Ces promesses de «réinstallation» regroupent deux réalités différentes: la réinstallation pure et simple et l'«admission humanitaire», beaucoup pratiquée par exemple en Allemagne. Une procédure plus rapide qu'une réinstallation, qui implique souvent des partenariats associatifs, des déplacements des autorités des pays d'accueil vers le pays de départ des réfugiés, mais aussi moins avantageuse.

Les personnes réinstallées dans le cadre d'une admission humanitaire n'ont bien souvent qu'un titre de séjour temporaire. L'idée est bien celle d'un retour au pays d'origine en cas de fin de conflit. Mais pour Julia Zelvensak, de l'ONG ECRE, rien ne sert de finasser, «vu la situation vraiment dramatique en Syrie, peu importe la dénomination, du moment que les gens accèdent à des droits basiques et à une protection».

«Pas un sujet populaire»

Comment expliquer les différences d'engagement entre Etats? Il est clair que le HCR en attendait plus, notamment de grands pays, comme le Royaume-Uni par exemple qui, après avoir marqué son opposition à la réinstallation, a accepté de l’envisager sous la pression de la société civile.

«La réinstallation dépend de plusieurs facteurs comme la tradition humanitaire des pays, les ressources de la société civile, la présence et la mobilisation d'une communauté issue du pays d'origine. Mais avant tout, la réinstallation dépend d'une volonté politique», détaille Aspasia Papadopoulou, elle aussi de l'ONG Ecre. Et c'est bien là que le bât blesse:

«Politiquement, l'asile n'est pas un sujet populaire. Dans le contexte actuel, il n'est pas facile de dire qu'on va accueillir volontairement des gens quand le débat politique tend plutôt à un arrêt des flux migratoires.»
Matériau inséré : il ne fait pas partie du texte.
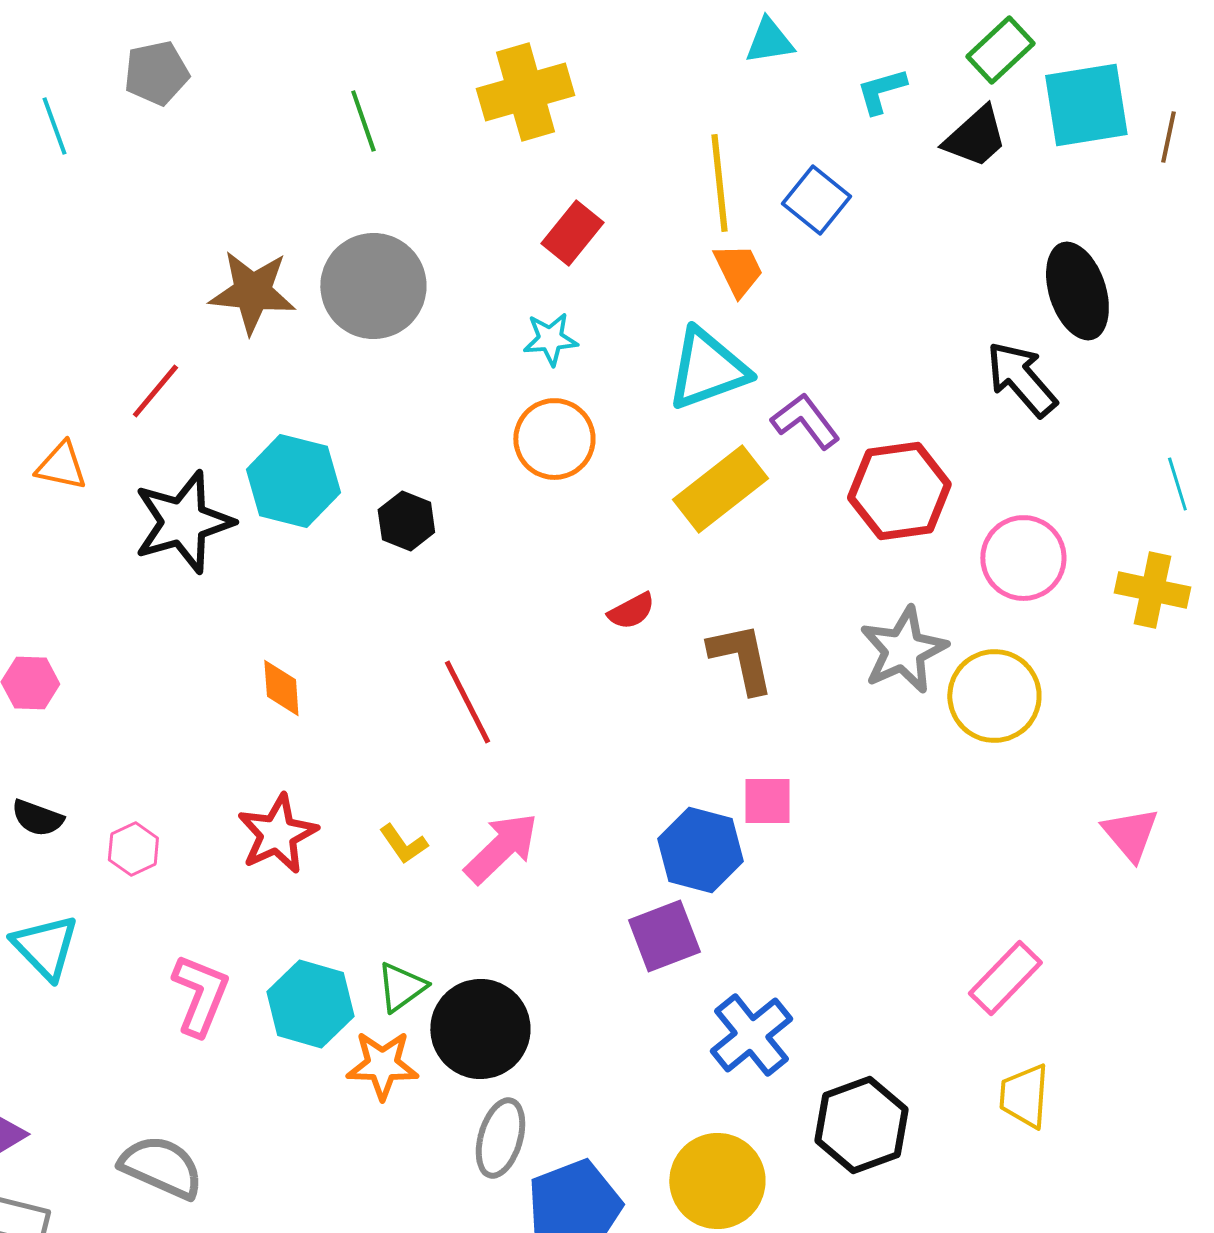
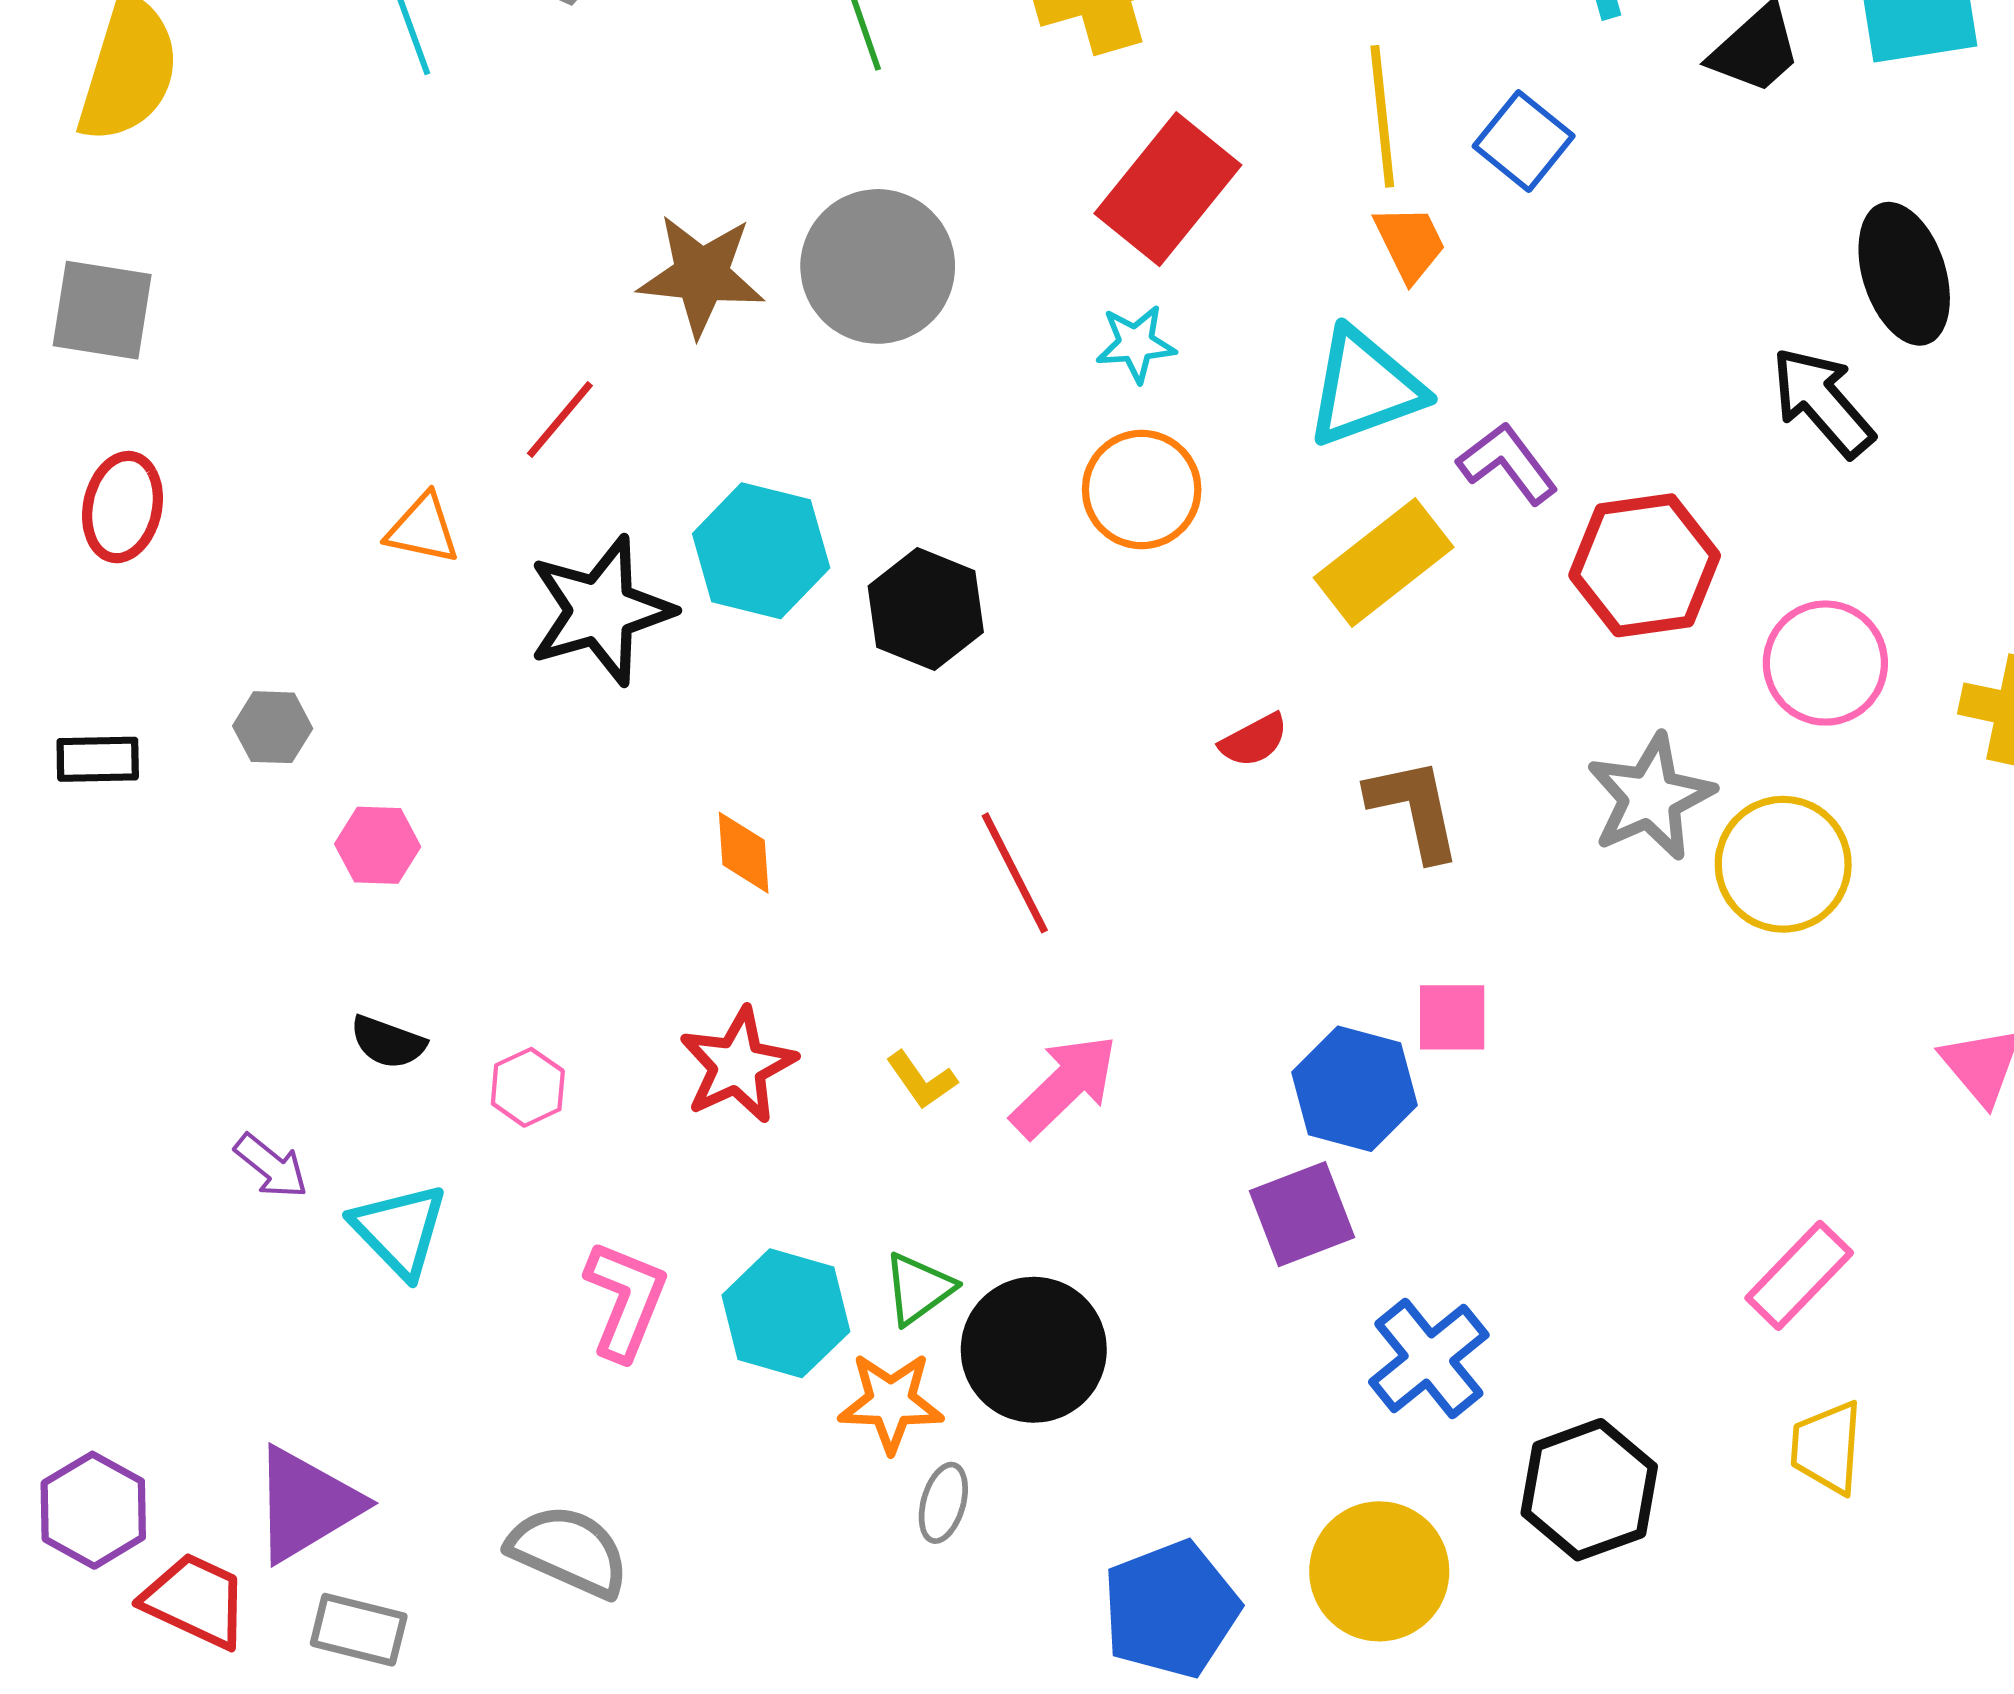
red rectangle: (572, 233) -> (1168, 189), size x1.6
black hexagon: (406, 521) -> (926, 609), size x1.4
gray ellipse: (500, 1138) -> (943, 1503), moved, size x0.7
Du coup, les États préfèreraient mettre la main à la pâte en envoyant des fonds là-bas pour que les réfugiés restent en Turquie, au Liban ou ailleurs, plutôt qu'en les accueillant ici. Mais aux yeux du HCR, «l'aide financière et la réinstallation ne s'excluent pas». «Les Etats utilisent l'argument des transferts de fonds comme une excuse, estime Aspasia Papadopoulou. Accueillir quelques réfugiés en plus c'est faisable, c'est possible et pas tellement difficile et cela changera la vie de ces personnes.»

Modalités de transfert floues

En France, la réinstallation des 500 réfugiés syriens prend du temps. Les modalités du transfert restent floues. On sait qu'un préfet, Richard Didier, a été nommé pour organiser l'accueil de ces personnes; mais on ne sait pas à coup sûr si ces Syriens seront accueillis au titre de l'admission humanitaire ou de la réinstallation pure et simple. Probablement un peu des deux, glisse-t-on au ministère des Affaires étrangères, même si rien ne dit que les places ouvertes au titre de la réinstallation seront des places «supplémentaires».

Il est en effet fort possible que certains Syriens soient transférés dans le cadre du programme annuel de réinstallation français. «Ils prendraient donc la place d'autres nationalités», regrette Jean-François Dubost, responsable du programme droit des réfugiés et des migrants chez Amnesty International.

Quant à la sélection des réfugiés réinstallés, là aussi, c'est le flou qui domine. L'Office français de protection des réfugiés et apatrides devrait participer à des missions en Jordanie ou au Liban, mais au sein même de la direction de l'OFPRA, on concède «ne pas vraiment savoir ce qui est attendu [d'eux]», renvoyant la balle vers le ministère de l'Intérieur.

«500 personnes, ce n'est rien du tout»

Quoi qu'il en soit, pour certaines associations, la promesse française est bien timorée et la mise en application est plutôt lente. Jean-François Dubost déplore une «frilosité»:

«500 personnes, ce n'est rien du tout, surtout lorsqu'on pense au rôle que la France a voulu jouer en Syrie.»

Le ministère des Affaires étrangères, lui, défend une autre perspective:

«La France est un des pays qui accueille le plus de réfugiés au monde, notre politique pour obtenir le statut est relativement généreuse. Dans le cadre de la Syrie nous faisons un effort supplémentaire.»

Amnesty International jette par ailleurs un regard critique sur l'ensemble de l'Union européenne, qui «rappelle toujours que la réinstallation relève uniquement des Etats membres. Dans le cadre de cette crise, nous attendions un signal fort des institutions, un message politique clair pour encourager à réinstaller, mais il n'y en a pas eu.»